The name is Log, HyperLogLog
I’ve finally started reading research papers, and I picked something way out of my league. Yes, I chose the research paper on HyperLogLog. I’ll be honest, my math skills aren’t advanced enough to understand everything in it. But, in this post, I’ll decode what I’ve understood and look at how we can implement it, maybe in JavaScript.
The Gist
HyperLogLog is an awesome algorithm that counts the distinct elements (a.k.a. the cardinality) of very large data streams. In other words, it’s a cardinality estimator.
Why an estimator?
Well, for obvious reasons, if you need an exact count, you’d need to load that big data stream (let’s call it M) into memory to count. And boy oh boy, wouldn’t that take a long time to load and to count? Plus, can we even store it all in memory in the first place?
Diving in a Little Bit…
Well, if I’ve managed to have your attention and not scare you away, why don’t we just go a bit further? I won’t deep dive (because I can’t at the moment), but let’s explore this algorithm.
The Algorithm
The following is the algorithm given in the official whitepaper:
Imagine you have a giant jar of jellybeans, and you want to know how many different colors of jellybeans are in the jar. Counting each jellybean one by one would take forever. Instead, HyperLogLog uses a clever method to give you a good estimate much more quickly. We’ll first break down the algorithm and then map the steps to the mathematical notions above.
Here’s how it works:
- Assigning Codes to Jellybeans: Each jellybean gets a unique code, like a barcode. This code helps us identify it without needing to look at every single jellybean.
- Creating Bins: We have several empty containers (bins) to sort these jelly beans into. Each bin will help us keep track of the codes we’ve seen.
- Sorting into Bins: We use the first few digits of each code to decide which bin it goes into.
- Counting special markers: Once a jellybean is in a bin, we count how far we need to go in its code to find a specific marker (like the number ‘1’). This count tells us something unique about the jellybean’s code.

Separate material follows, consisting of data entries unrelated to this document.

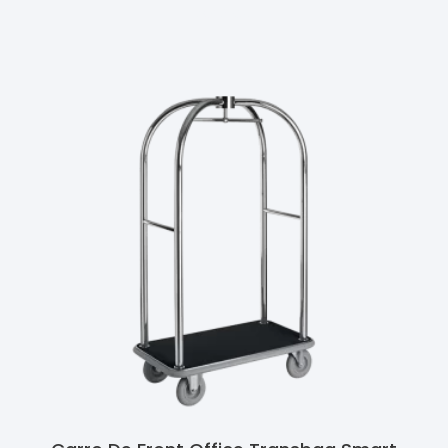
Ler Mais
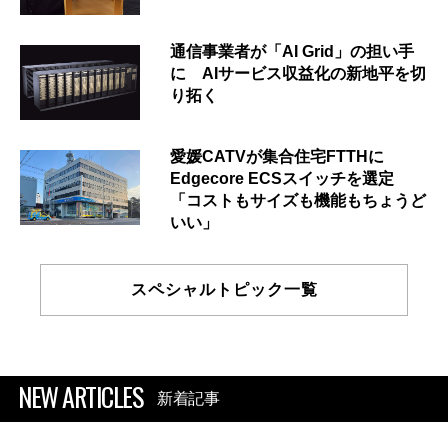
通信事業者が「AI Grid」の担い手
に AIサービス収益化の新地平を切
り拓く
愛媛CATVが集合住宅FTTHに
Edgecore ECSスイッチを選定
「コストもサイズも機能もちょうど
いい」
スペシャルトピック一覧
NEW ARTICLES
新着記事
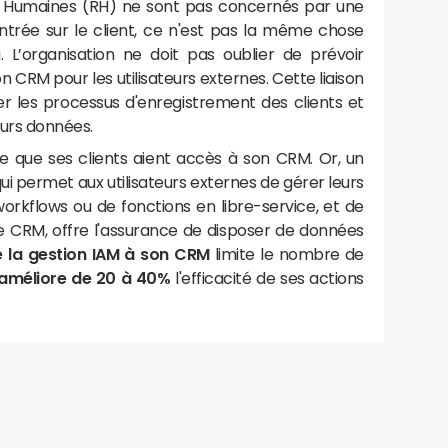
s Humaines (RH) ne sont pas concernés par une
ntrée sur le client, ce n'est pas la même chose
 L’organisation ne doit pas oublier de prévoir
on CRM pour les utilisateurs externes. Cette liaison
r les processus d'enregistrement des clients et
eurs données.
ce que ses clients aient accès à son CRM. Or, un
ui permet aux utilisateurs externes de gérer leurs
workflows ou de fonctions en libre-service, et de
 CRM, offre l'assurance de disposer de données
de la gestion IAM à son CRM
limite le nombre de
améliore de 20 à 40%
l'efficacité de ses actions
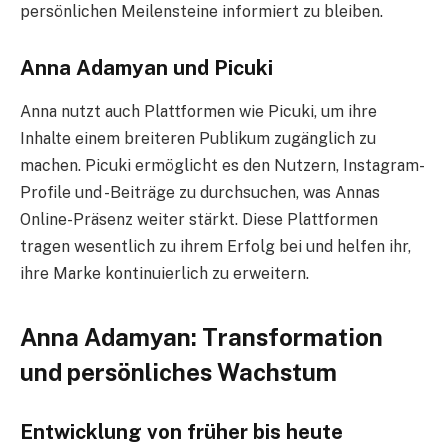
persönlichen Meilensteine informiert zu bleiben.
Anna Adamyan und Picuki
Anna nutzt auch Plattformen wie Picuki, um ihre
Inhalte einem breiteren Publikum zugänglich zu
machen. Picuki ermöglicht es den Nutzern, Instagram-
Profile und -Beiträge zu durchsuchen, was Annas
Online-Präsenz weiter stärkt. Diese Plattformen
tragen wesentlich zu ihrem Erfolg bei und helfen ihr,
ihre Marke kontinuierlich zu erweitern.
Anna Adamyan: Transformation
und persönliches Wachstum
Entwicklung von früher bis heute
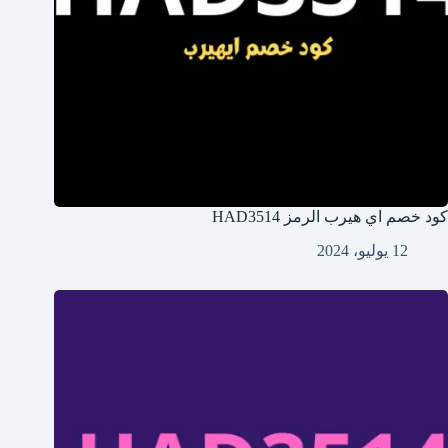
كود خصم اي هيرب الرمز HAD3514
12 يوليو، 2024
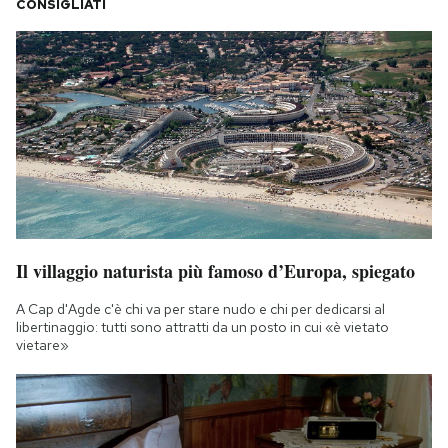
CONSIGLIATI
Il villaggio naturista più famoso d’Europa, spiegato
A Cap d'Agde c'è chi va per stare nudo e chi per dedicarsi al
libertinaggio: tutti sono attratti da un posto in cui «è vietato
vietare»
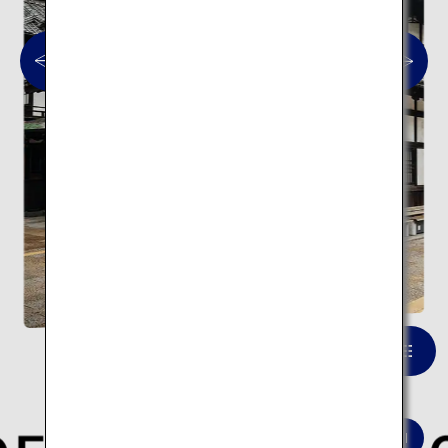
道後温泉
一覧を見る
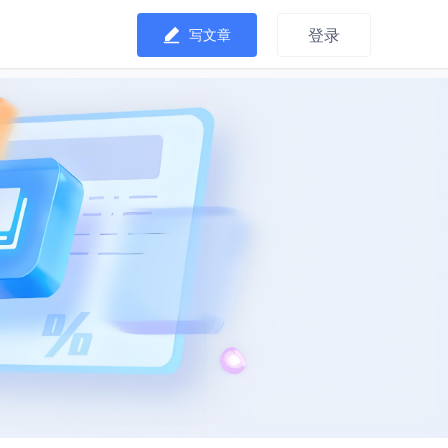
登录
写文章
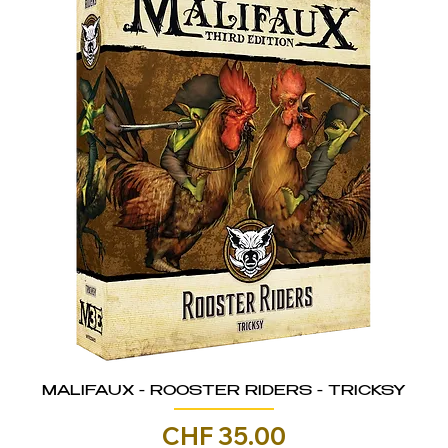
MALIFAUX - ROOSTER RIDERS - TRICKSY
Prezzo
CHF 35.00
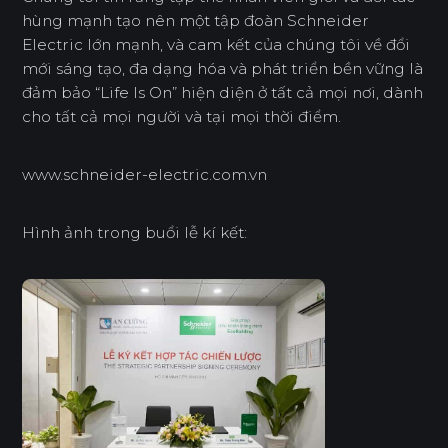
hùng mạnh tạo nên một tập đoàn Schneider
Electric lớn mạnh, và cam kết của chúng tôi về đổi
mới sáng tạo, đa dạng hóa và phát triển bền vững là
đảm bảo “Life Is On” hiện diện ở tất cả mọi nơi, dành
cho tất cả mọi người và tại mọi thời điểm.
www.schneider-electric.com.vn
Hình ảnh trong buổi lễ kí kết:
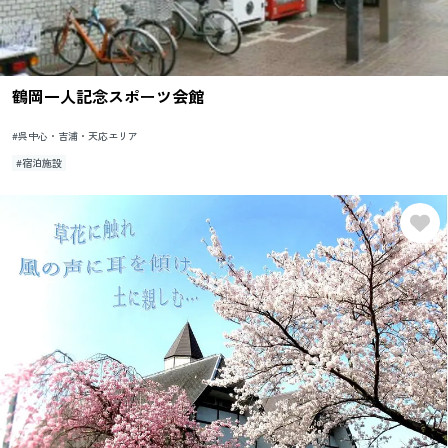
鶴岡一人記念スポーツ会館
#呉中心・吉浦・天応エリア
#宿泊施設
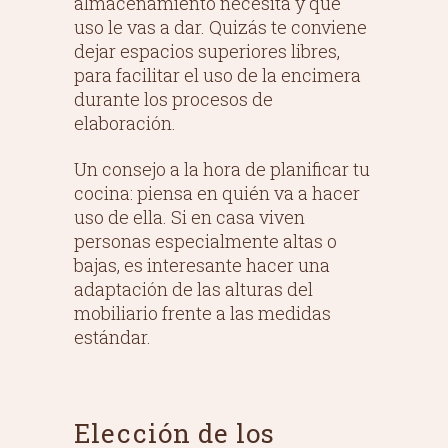
almacenamiento necesita y qué
uso le vas a dar. Quizás te conviene
dejar espacios superiores libres,
para facilitar el uso de la encimera
durante los procesos de
elaboración.
Un consejo a la hora de planificar tu
cocina: piensa en quién va a hacer
uso de ella. Si en casa viven
personas especialmente altas o
bajas, es interesante hacer una
adaptación de las alturas del
mobiliario frente a las medidas
estándar.
Elección de los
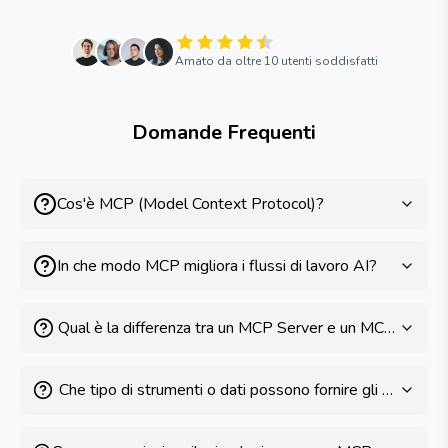
Amato da oltre 10 utenti soddisfatti
Domande Frequenti
Cos'è MCP (Model Context Protocol)?
In che modo MCP migliora i flussi di lavoro AI?
Qual è la differenza tra un MCP Server e un MCP Client?
Che tipo di strumenti o dati possono fornire gli MCP Ser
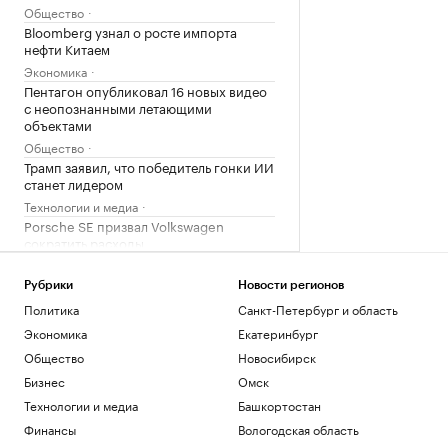
Общество
Bloomberg узнал о росте импорта
нефти Китаем
Экономика
Пентагон опубликовал 16 новых видео
с неопознанными летающими
объектами
Общество
Трамп заявил, что победитель гонки ИИ
станет лидером
Технологии и медиа
Porsche SE призвал Volkswagen
сократить расходы
Общество
Когда ВС России отменяет наказание
Рубрики
Новости регионов
для пьяных за рулем. Список
Политика
Санкт-Петербург и область
исключений
Экономика
Екатеринбург
Авто
Общество
Новосибирск
Объем параллельного импорта в
Россию сократился на 23% за полгода
Бизнес
Омск
Экономика
Технологии и медиа
Башкортостан
Суд Петербурга вынес приговор экс-
Финансы
Вологодская область
главе НИИ вакцин и сывороток Трухину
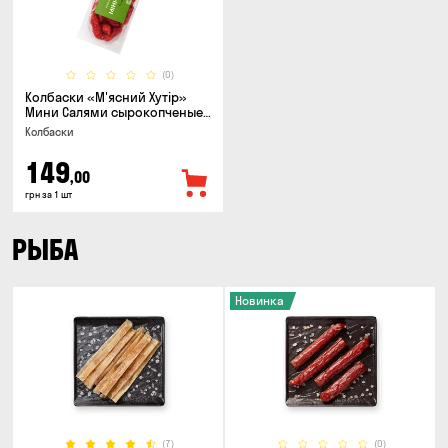
(0)
Колбаски «М'ясний Хутір»
Мини Салями сырокопченые,
150г
Колбаски
149
,00
грн за 1 шт
РЫБА
Новинка
(7)
(0)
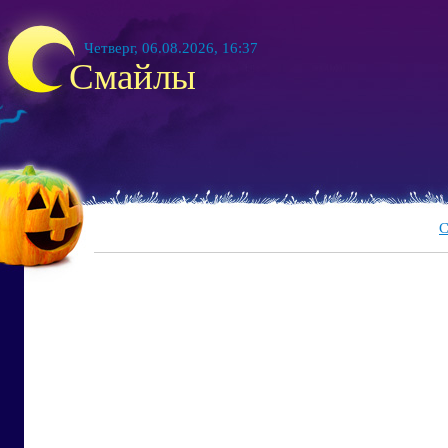
Четверг, 06.08.2026, 16:37
Смайлы
С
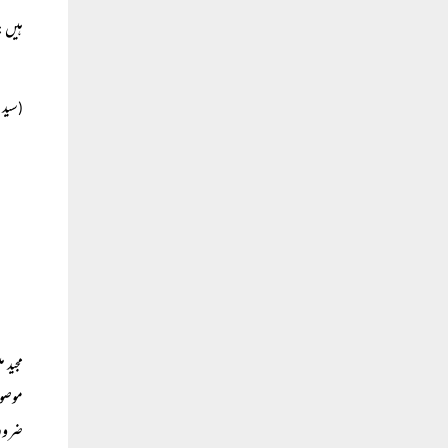
ہیں:
سید 
(
مجید 
موصول
ضرور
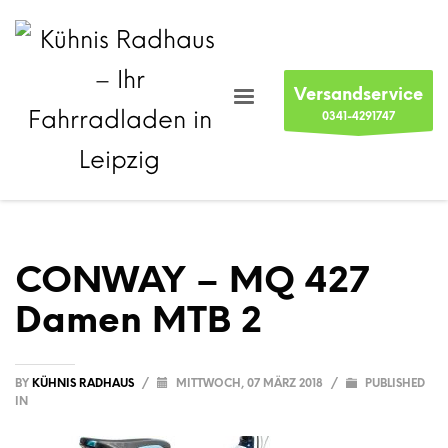
Versandservice
0341-4291747
CONWAY – MQ 427
Damen MTB 2
BY
KÜHNIS RADHAUS
/
MITTWOCH, 07 MÄRZ 2018
/
PUBLISHED
IN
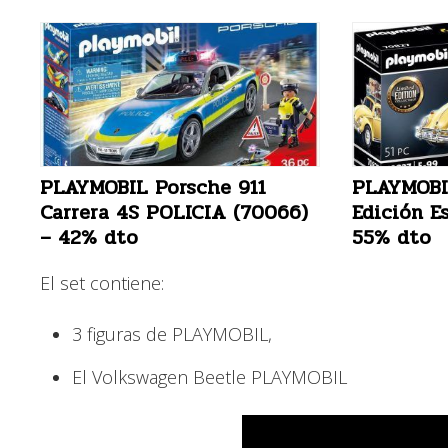
PLAYMOBIL Porsche 911
PLAYMOBI
Carrera 4S POLICIA (70066)
Edición E
– 42% dto
55% dto
El set contiene:
3 figuras de PLAYMOBIL,
El Volkswagen Beetle PLAYMOBIL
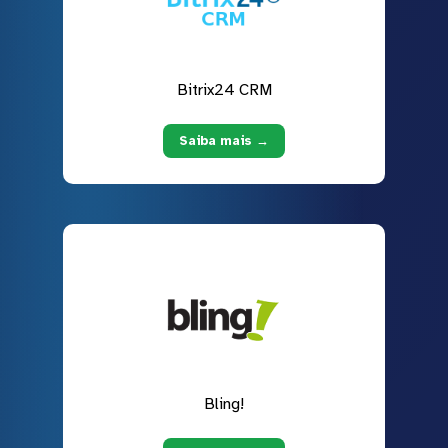
Bitrix24 CRM
Saiba mais →
Bling!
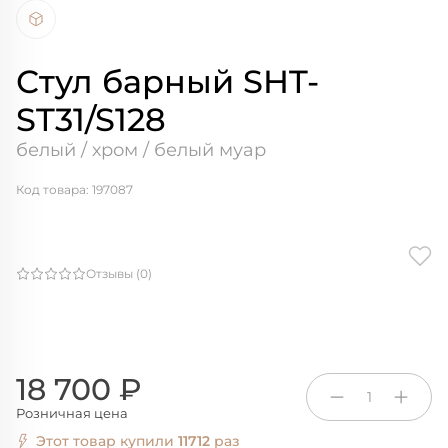
Стул барный SHT-
ST31/S128
белый / хром / белый муар
Код товара: 197087
Отзывы (0)
18 700 ₽
1
Розничная цена
Этот товар купили
11712
раз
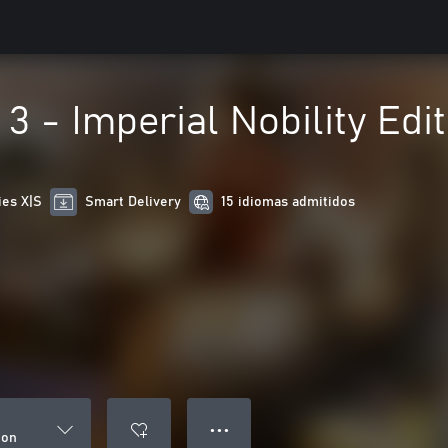
3 - Imperial Nobility Edit
ies X|S
Smart Delivery
15 idiomas admitidos
● ● ●
ion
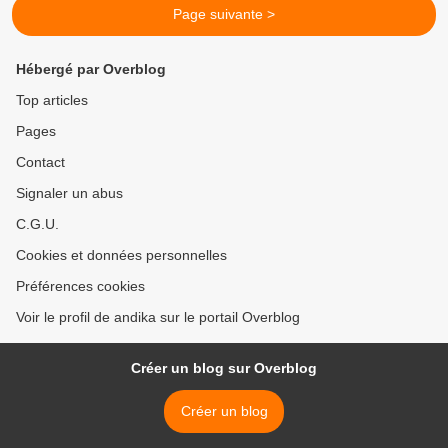
Page suivante >
Hébergé par Overblog
Top articles
Pages
Contact
Signaler un abus
C.G.U.
Cookies et données personnelles
Préférences cookies
Voir le profil de andika sur le portail Overblog
Créer un blog sur Overblog
Créer un blog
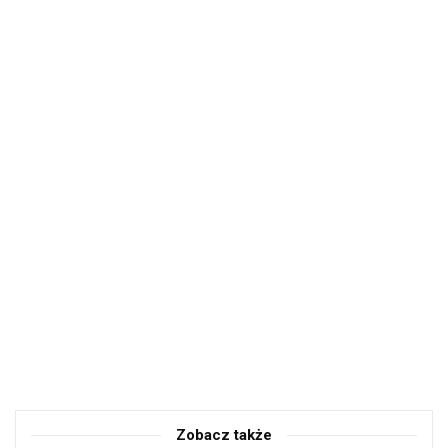
Zobacz także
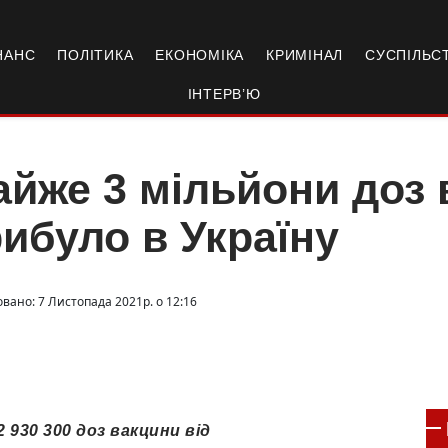
НАНС
ПОЛІТИКА
ЕКОНОМІКА
КРИМІНАЛ
СУСПІЛЬС
ІНТЕРВ’Ю
йже 3 мільйони доз 
ибуло в Україну
овано: 7 Листопада 2021р. о 12:16
930 300 доз вакцини від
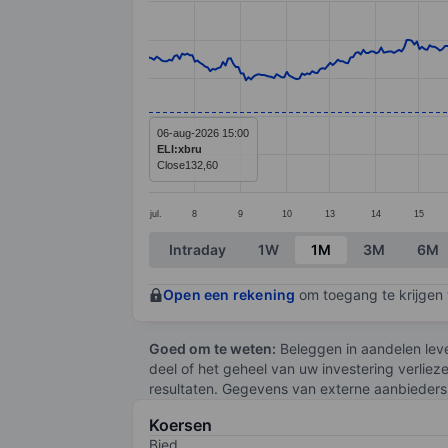
Line chart with 398 data points.
The chart has 1 X axis displaying categ
The chart has 1 Y axis displaying values
06-aug-2026 15:00
ELI:xbru
Close
132,60
jul.
8
9
10
13
14
15
End of interactive chart.
Intraday
1W
1M
3M
6M
Open een rekening
om toegang te krijgen t
Goed om te weten:
Beleggen in aandelen leve
deel of het geheel van uw investering verliez
resultaten. Gegevens van externe aanbieders 
Koersen
Bied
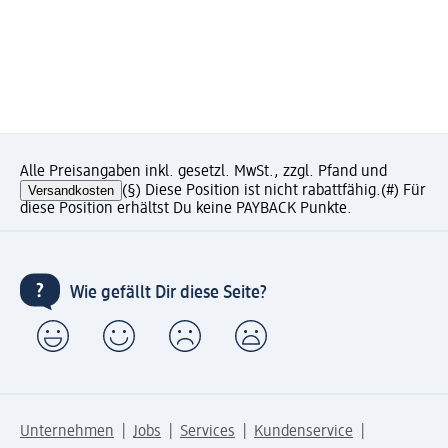
Alle Preisangaben inkl. gesetzl. MwSt., zzgl. Pfand und
Versandkosten
(§) Diese Position ist nicht rabattfähig.
(#) Für
diese Position erhältst Du keine PAYBACK Punkte.
Wie gefällt Dir diese Seite?
Unternehmen
Jobs
Services
Kundenservice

- Combining Bin Information: After sorting all the jellybeans and updating the bins, we combine the information from all the bins. This combined information gives us an overall picture.
- Estimating the Total: Finally, we use a special formula to turn this combined information into an estimate of how many different colors of jellybeans are in the jar. This estimate is not exact but is usually very close to the actual number.
Okay, now that we have explained the basics of the algorithm, let’s see what the symbols and mathematical notions mean as per our Jellybeans analogy:
Well, that was too much to process! But that’s it.
What’s with the weird name?
I was also intrigued by the name HyperLogLog, but when I completed my first round of reading, the name couldn’t be more perfect. Let me tell you what it is:
LogLog
In mathematics, the logarithm (log) is a function that helps us work with very large numbers by transforming them into smaller, more manageable numbers. For example, the log to the base 10 of 100 is 2 because 10² = 100.
The “LogLog” part of the name refers to the use of the logarithm function twice. Using logs twice allows an algorithm to handle very large numbers while keeping the computations manageable. It is to be noted that the HyperLogLog algorithm is an improvement to its predecessor algorithm “LogLog”.
That brings us to -
Hyper
This prefix indicates an improvement or enhancement to a previous method and HyperLogLog is an improvement over a previous algorithm called “LogLog” introduced by Philippe Flajolet and G. Nigel Martin in 2003.
The HyperLogLog enhances LogLog by increasing the number of registers, using harmonic means, applying bias corrections, and allowing for distributed computing scenarios.
Now that I’ve mentioned how HyperLogLog helps in distributed computing, I think you might also like how Facebook utilized HyperLogLog in its Presto db. Give it a read here.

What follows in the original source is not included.